Gold Rate Today Live: Morgan Stanley outlook
Morgan Stanley said it expects gold to remain stable through the second quarter before gaining momentum in the latter half of the year.
“If Fed hikes are avoided, we think gold could rebound, while a resolution to the conflict would also be supportive, likely bringing back focus on fiat currency debasement,” it said.
Gold Rate Today Live: What could dampen gold appeal
Tensions persisted, with Israel continuing strikes in Lebanon, which Tehran insists should be included in the ceasefire, while there was no indication that Iran had eased its blockade of the Strait of Hormuz.
A breakdown in talks and a renewed escalation in the conflict could drive up energy prices and inflation, potentially forcing the Federal Reserve to keep interest rates elevated for longer.
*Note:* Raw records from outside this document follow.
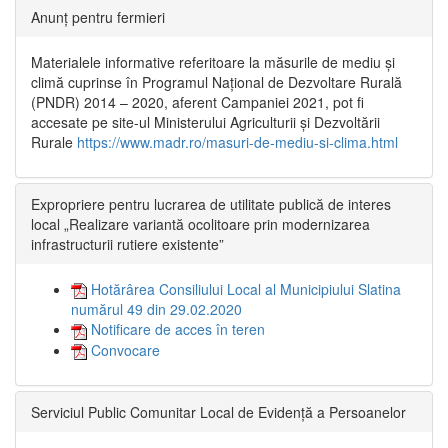
Anunț pentru fermieri
Materialele informative referitoare la măsurile de mediu și
climă cuprinse în Programul Național de Dezvoltare Rurală
(PNDR) 2014 – 2020, aferent Campaniei 2021, pot fi
accesate pe site-ul Ministerului Agriculturii și Dezvoltării
Rurale
https://www.madr.ro/masuri-de-mediu-si-clima.html
Expropriere pentru lucrarea de utilitate publică de interes
local „Realizare variantă ocolitoare prin modernizarea
infrastructurii rutiere existente”
Hotărârea Consiliului Local al Municipiului Slatina
numărul 49 din 29.02.2020
Notificare de acces în teren
Convocare
Serviciul Public Comunitar Local de Evidență a Persoanelor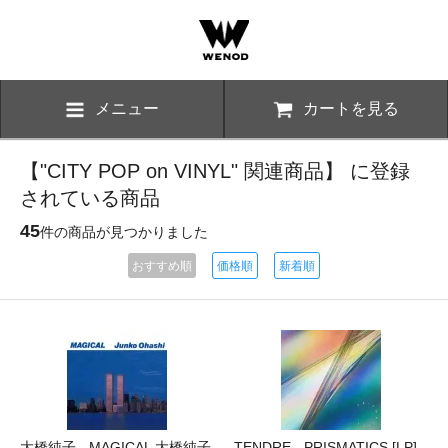
メニュー
カートを見る
【"CITY POP on VINYL" 関連商品】 に登録
されている商品
45
件の商品が見つかりました
おすすめ順
価格順
新着順
大橋純子 - MAGICAL 大橋純子
TENDRE - PRISMATICS [LP]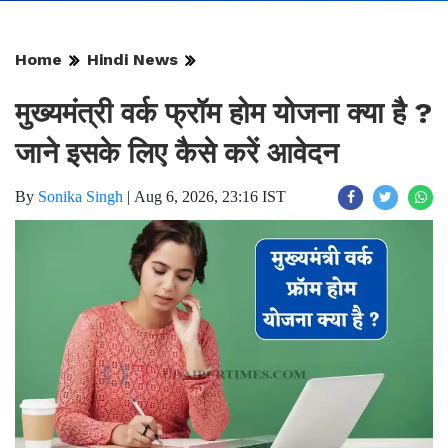
Home
Hindi News
मुख्यमंत्री वर्क फ्रॉम होम योजना क्या है ?
जाने इसके लिए कैसे करें आवेदन
By
Sonika Singh
|
Aug 6, 2026, 23:16 IST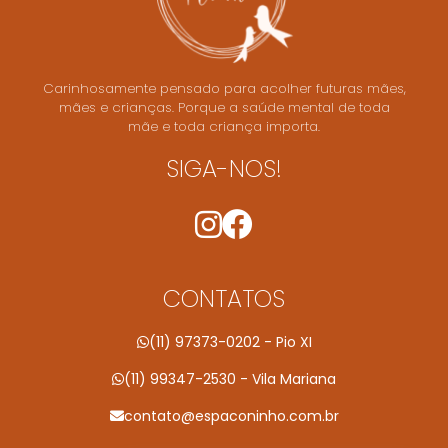
Carinhosamente pensado para acolher futuras mães,
mães e crianças. Porque a saúde mental de toda
mãe e toda criança importa.
SIGA-NOS!
CONTATOS
(11) 97373-0202 - Pio XI
(11) 99347-2530 - Vila Mariana
contato@espaconinho.com.br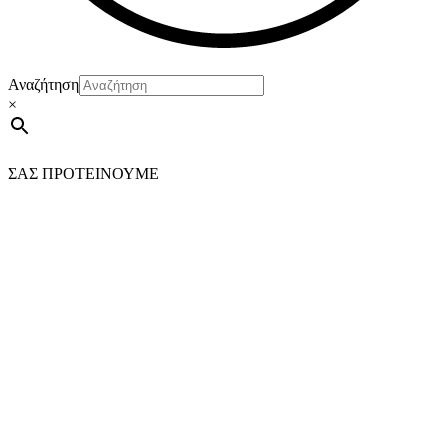
Αναζήτηση
×
ΣΑΣ ΠΡΟΤΕΙΝΟΥΜΕ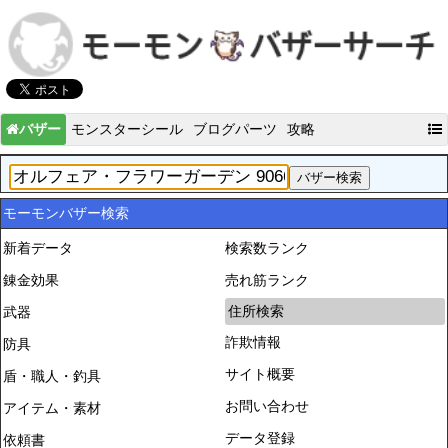
バザー
モンスターシール
ブログパーツ
攻略
モーモンバザー検索
新着データ
検索数ランク
錬金効果
売れ筋ランク
住所検索
武器
詐欺情報
防具
サイト概要
盾・職人・釣具
お問い合わせ
アイテム・素材
データ登録
依頼書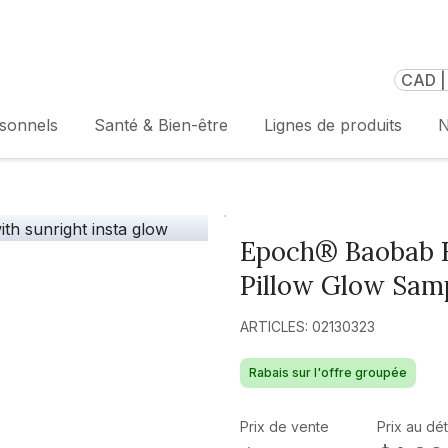
CAD |
rsonnels
Santé & Bien-être
Lignes de produits
N
Epoch® Baobab B
Pillow Glow Sam
ARTICLES: 02130323
Rabais sur l'offre groupée
Prix de vente
Prix au dét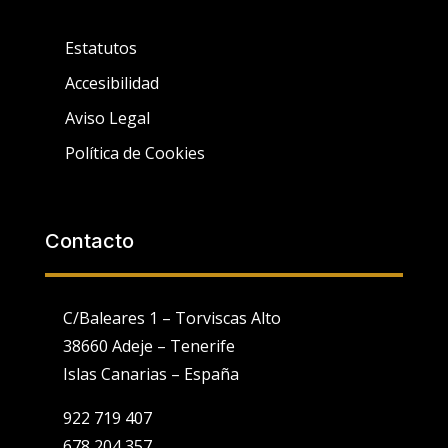
Estatutos
Accesibilidad
Aviso Legal
Política de Cookies
Contacto
C/Baleares 1 – Torviscas Alto
38660 Adeje – Tenerife
Islas Canarias – España
922 719 407
678 204 357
This could dampen the appeal of gold, which does not offer yield, despite its traditional role as an inflation hedge.
Gold Rate Today Live: What weaker dollar means for gold
“The weaker dollar has helped gold regain its footing, but there is caution in the market as participants try to interpret what the ceasefire means,” said Bob Haberkorn, senior market strategist at RJO Futures.
“The ceasefire headlines were very bullish for gold, but prices have pulled back from recent highs as cracks show,” he told Reuters.
Gold Rate Today Live: Spot gold rises 1.6%
Spot gold climbed 1.6 per cent to $4,789.67 per ounce by 1:30 p.m. ET (1730 GMT), after touching a near three-week high in the previous session. US gold futures closed 0.9 per cent higher at $4,818.00.
The US dollar index weakened, making gold more attractive for buyers holding other currencies.
Gold Rate Today Live: Gold rises over 1%
Gold prices rose more than 1 per cent on Thursday, supported by a weaker US dollar, as investors evaluated the stability of the fragile ceasefire between Washington and Tehran and awaited key US Consumer Price Index data.
Gold, Silver Rate Today Live Updates: During the month of March, global gold ETFs recorded outflows of $12 billion, which is equivalent to 84 tonnes, according to World Gold Council data. These outflows were driven largely by North America, which saw withdrawals of $14 billion (87 tonnes), along with Europe, which reported outflows of $0.1 billion (7 tonnes). In contrast, Asia actually saw inflows of $1.9 billion, or 10 tonnes, reflecting buying interest at lower levels. This indicates that while inflows in the region were substantial in value terms, they translated into relatively smaller volumes, says the World Gold Council. At the start of April, ETF flows into gold have turned positive across all regions.